Andrea Morgan, una laboratorista Panameña

Si mal no recuerdo, conocí la Obra en 1998 a través de una muy buena amiga. En ese año yo empezaba a estudiar la carrera de Tecnología Médica en la Universidad de Panamá.

En mi despacho.

Si mal no recuerdo, conocí la Obra en 1998 a través de una muy buena amiga. En ese año yo empezaba a estudiar la carrera de Tecnología Médica en la Universidad de Panamá. Siempre me habían atraído los diagnósticos médicos y con estos estudios sabía que podría luego trabajar como laboratorista clínico o en investigación científica, pues trabajamos en el diagnóstico de enfermedades, padecimientos, y en las distintas etapas de monitoreo de un paciente.

Recuerdo que comencé a ir los sábados por el Centro Rocazul con esta amiga; he de reconocer que acudía más que nada por su insistencia y no tanto porque tuviera unos grandes deseos de ir: en realidad, conocía poco del espíritu del Opus Dei.

Un par de años después, en el 2000, recuerdo que cursaba el tercer año de carrera, que era el más difícil de todos. Me dediqué tanto a los estudios, que abandoné los medios de formación cristiana que estaba recibiendo en la Obra y desaparecí hasta las fiestas de Navidad de ese año.

Hago un paréntesis, para contar que por entonces tenía ciertas inquietudes dentro de mi alma: me preguntaba cómo llegar al cielo, siendo a veces un poco incoherente en tantas cosas referentes a la fe.

El año 2003 fue ¡mi año! Me acababa de graduar de la Universidad y en esos días leí un libro acerca del Sacramento de la Confesión. De nuevo, esa buena amiga que he mencionado antes (tiempo después supe que era de la Obra) me buscó y me invitó a un curso de retiro, dirigido por un sacerdote del Opus Dei, en Cerro Azul. No dudé en contestar afirmativamente. Estoy segura de que fue un impulso divino. Dicho y hecho: ése fue solo el primer paso de mi “conversión”. Hasta entonces, me parecía irónico hablar en mí de conversión, pues pensaba que no necesitaba convertirme, si iba a Misa todos los domingos, me confesaba una vez al mes y rezaba –un poco obligada por mi madre- el Santo Rosario ¡todos los días! Seguí participando en los medios de formación que me ofrecían en el Centro y a los seis meses de aquel magnífico retiro pedí la admisión en la Obra como Supernumeraria.

En mi despacho.

Soy feliz: me encanta la vida. La Obra me ha ayudado a verla con visión sobrenatural, y ahora todo tiene sentido, incluso las situaciones no tan gratas que algunas veces pueda vivir; el Opus Dei me enseña a luchar por vivir con coherencia, a tener actuaciones consecuentes con lo que digo creer, sin sacarme de mi sitio. Muchas veces recuerdo unas palabras de San Josemaría, que hablan de la labor paciente en un laboratorio: en el mío tengo que luchar por ser santa y ayudar a ser santos a los que me rodean, realizando con la mayor perfección posible mi trabajo, conviviendo con alegría con mis compañeros de tarea, cuidando los detalles, siendo amable con los enfermos, los desalentados y también con los cargantes; y “todo”, por amor a Dios.

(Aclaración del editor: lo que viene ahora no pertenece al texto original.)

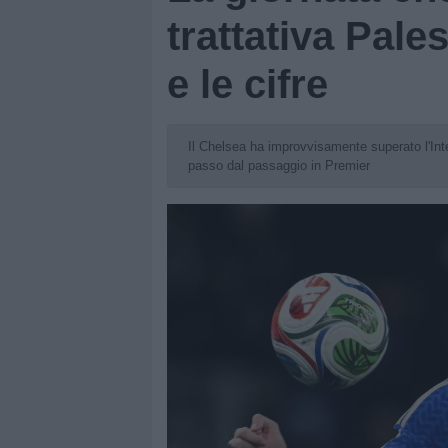
trattativa Pale
e le cifre
Il Chelsea ha improvvisamente superato l'Inte
passo dal passaggio in Premier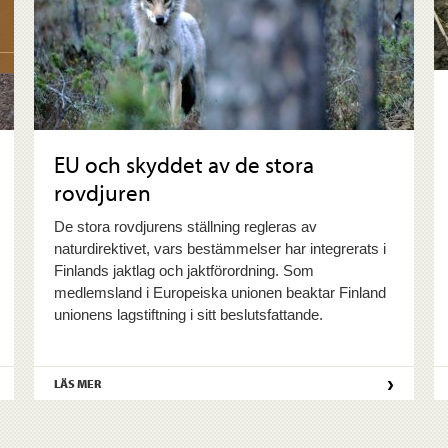
EU och skyddet av de stora
rovdjuren
De stora rovdjurens ställning regleras av
naturdirektivet, vars bestämmelser har integrerats i
Finlands jaktlag och jaktförordning. Som
medlemsland i Europeiska unionen beaktar Finland
unionens lagstiftning i sitt beslutsfattande.
›
LÄS MER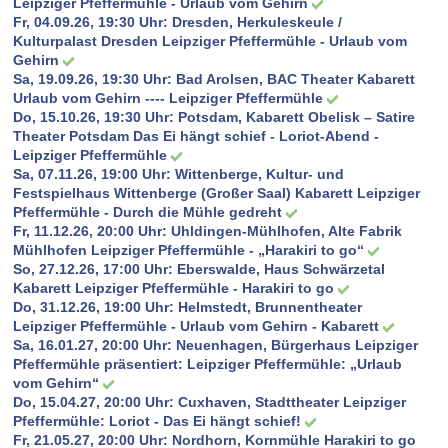
Leipziger Pfeffermühle - Urlaub vom Gehirn
Fr, 04.09.26, 19:30 Uhr:
Dresden, Herkuleskeule /
Kulturpalast Dresden Leipziger Pfeffermühle - Urlaub vom
Gehirn
Sa, 19.09.26, 19:30 Uhr:
Bad Arolsen, BAC Theater Kabarett
Urlaub vom Gehirn ---- Leipziger Pfeffermühle
Do, 15.10.26, 19:30 Uhr:
Potsdam, Kabarett Obelisk – Satire
Theater Potsdam Das Ei hängt schief - Loriot-Abend -
Leipziger Pfeffermühle
Sa, 07.11.26, 19:00 Uhr:
Wittenberge, Kultur- und
Festspielhaus Wittenberge (Großer Saal) Kabarett Leipziger
Pfeffermühle - Durch die Mühle gedreht
Fr, 11.12.26, 20:00 Uhr:
Uhldingen-Mühlhofen, Alte Fabrik
Mühlhofen Leipziger Pfeffermühle - „Harakiri to go“
So, 27.12.26, 17:00 Uhr:
Eberswalde, Haus Schwärzetal
Kabarett Leipziger Pfeffermühle - Harakiri to go
Do, 31.12.26, 19:00 Uhr:
Helmstedt, Brunnentheater
Leipziger Pfeffermühle - Urlaub vom Gehirn - Kabarett
Sa, 16.01.27, 20:00 Uhr:
Neuenhagen, Bürgerhaus Leipziger
Pfeffermühle präsentiert: Leipziger Pfeffermühle: „Urlaub
vom Gehirn“
Do, 15.04.27, 20:00 Uhr:
Cuxhaven, Stadttheater Leipziger
Pfeffermühle: Loriot - Das Ei hängt schief!
Fr, 21.05.27, 20:00 Uhr:
Nordhorn, Kornmühle Harakiri to go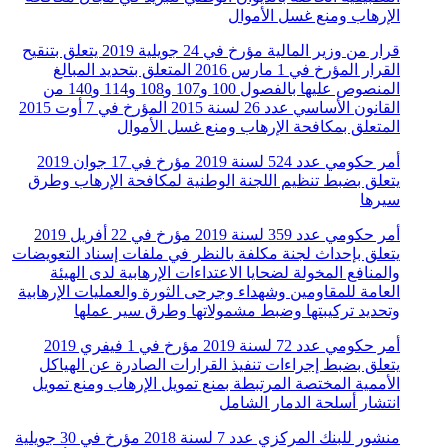
الإرهاب ومنع غسل الأموال
قرار من وزير المالية مؤرخ في 24 جويلية 2019 يتعلق بتنقيح
القرار المؤرخ في 1 مارس 2016 المتعلق بتحديد المبالغ
المنصوص عليها بالفصول 100 و107 و108 و114 و140 من
القانون الأساسي عدد 26 لسنة 2015 المؤرخ في 7 أوت 2015
المتعلق بمكافحة الإرهاب ومنع غسل الأموال
أمر حكومي عدد 524 لسنة 2019 مؤرخ في 17 جوان 2019
يتعلق بضبط تنظيم اللجنة الوطنية لمكافحة الإرهاب وطرق
سيرها
أمر حكومي عدد 359 لسنة 2019 مؤرخ في 22 أفريل 2019
يتعلق بإحداث لجنة مكلفة بالنظر في ملفات إسناد التعويضات
والمنافع المخولة لضحايا الاعتداءات الإرهابية لدى الهيئة
العامة للمقاومين وشهداء وجرحى الثورة والعمليات الإرهابية
وتحديد تركيبتها وضبط مشمولاتها وطرق سير عملها
أمر حكومي عدد 72 لسنة 2019 مؤرخ في 1 فيفري 2019
يتعلق بضبط إجراءات تنفيذ القرارات الصادرة عن الهياكل
الأممية المختصة المرتبطة بمنع تمويل الإرهاب ومنع تمويل
انتشار أسلحة الدمار الشامل
منشور للبنك المركزي عدد 7 لسنة 2018 مؤرخ في 30 جويلية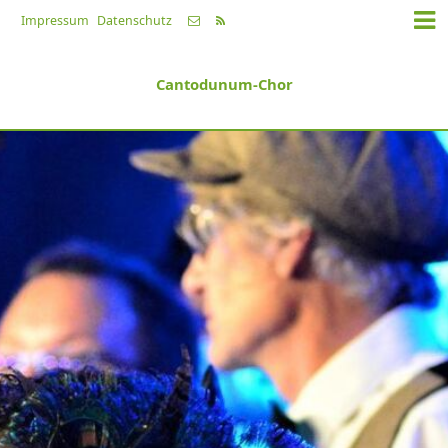
Impressum
Datenschutz
Cantodunum-Chor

He aprendido que con mi profesión puedo hacer apostolado y acercar almas a Dios: sirvo a muchas personas y, además, lucho por alcanzar la santidad: ¿no es esto algo gratificante?

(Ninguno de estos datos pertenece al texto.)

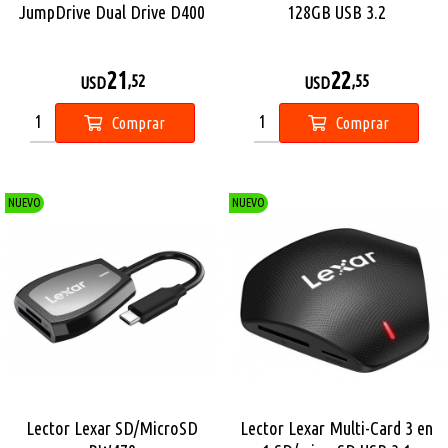
JumpDrive Dual Drive D400
128GB USB 3.2
USB 3.2
21
22
,52
,55
USD
USD
Comprar
Comprar
NUEVO
NUEVO
Lector Lexar SD/MicroSD
Lector Lexar Multi-Card 3 en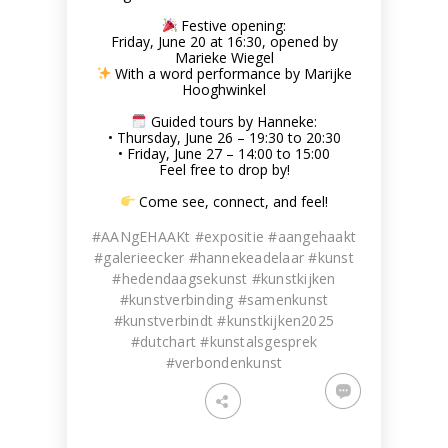
Festive opening:
Friday, June 20 at 16:30, opened by
Marieke Wiegel
With a word performance by Marijke
Hooghwinkel
Guided tours by Hanneke:
• Thursday, June 26 – 19:30 to 20:30
• Friday, June 27 – 14:00 to 15:00
Feel free to drop by!
Come see, connect, and feel!
#AANgEHAAKt #expositie #aangehaakt
#galerieecker #hannekeadelaar #kunst
#hedendaagsekunst #kunstkijken
#kunstverbinding #samenkunst
#kunstverbindt #kunstkijken2025
#dutchart #kunstalsgesprek
#verbondenkunst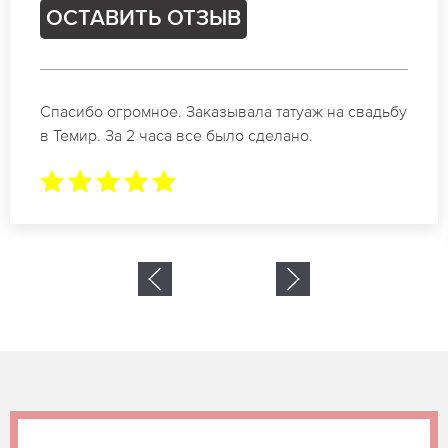
ОСТАВИТЬ ОТЗЫВ
на свадьбу
Отличные специалисты своего дела по
коррекции бровей в Темир. Замечател
результат. Буду обращаться еще.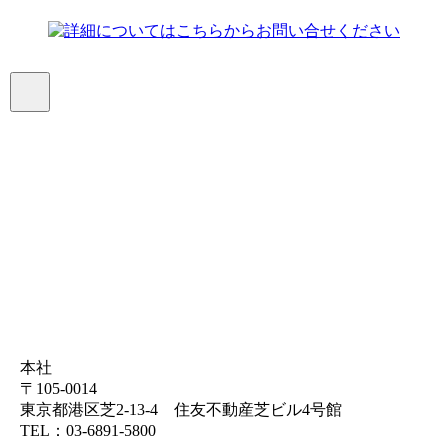
標準物質カタログ
機種別パーツリスト
アプリケーション
（分析例）
論文リスト
安全データシート
ユーザーズ・インタビュー
関連資料
よくある質問
お問い合わせ
お見積り
本社
〒105-0014
東京都港区芝2-13-4 住友不動産芝ビル4号館
TEL：03-6891-5800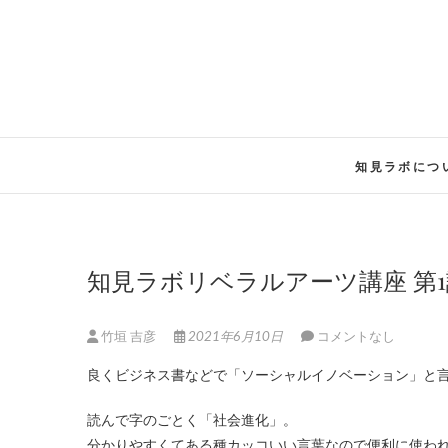
Skip
to
content
知見ラボにつ
知見ラボリベラルアーツ講座 第
竹垣 吉彦
2021年6月10日
コメントなし
良くビジネス書などで「ソーシャルイノベーション」と
読んで字のごとく「社会進化」。
分かりやすくてある種カッコいい言葉なので便利に使われ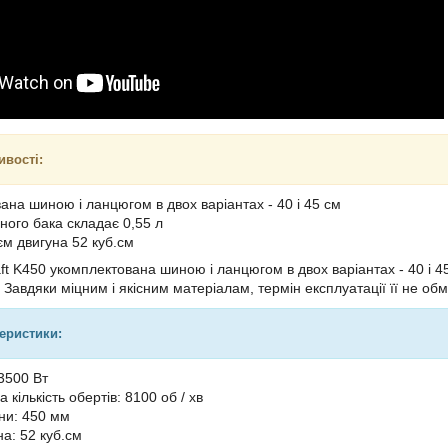
ивості:
ана шиною і ланцюгом в двох варіантах - 40 і 45 см
ного бака складає 0,55 л
єм двигуна 52 куб.см
ft K450 укомплектована шиною і ланцюгом в двох варіантах - 40 і 45
т. Завдяки міцним і якісним матеріалам, термін експлуатації її не о
теристики:
 3500 Вт
кількість обертів: 8100 об / хв
ни: 450 мм
а: 52 куб.см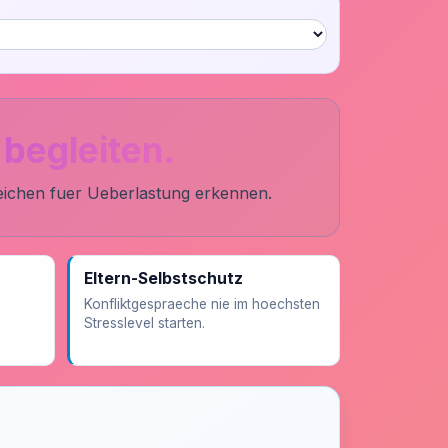
 begleiten.
eichen fuer Ueberlastung erkennen.
Eltern-Selbstschutz
Konfliktgespraeche nie im hoechsten
Stresslevel starten.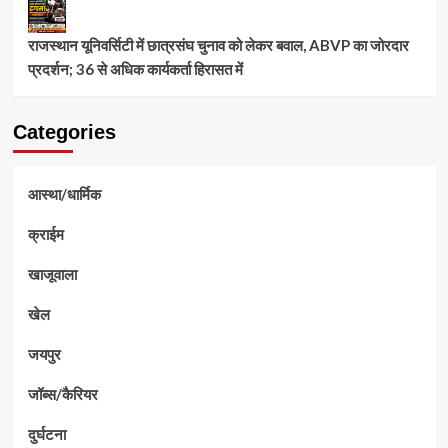
राजस्थान यूनिवर्सिटी में छात्रसंघ चुनाव को लेकर बवाल, ABVP का जोरदार
प्रदर्शन; 36 से अधिक कार्यकर्ता हिरासत में
Categories
आस्था/धार्मिक
क्राईम
खाजूवाला
खेल
जयपुर
जॉब्स/कैरियर
दुर्घटना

También con mi familia tengo un campo estupendo de trabajo. No estoy casada pero pertenezco a una familia numerosa, cada uno con su carácter y su forma de pensar, muy dispares de los demás. He comprendido que la familia que tengo no es por mera casualidad, sino que me toca persuadirlos con mi ejemplo de que la santidad no es un suceso extraordinario, reservado para los sacerdotes o los religiosos, o situado allá en las estrellas, sino que también se puede encontrar aquí, en tierra, en medio de lo ordinario de cada día.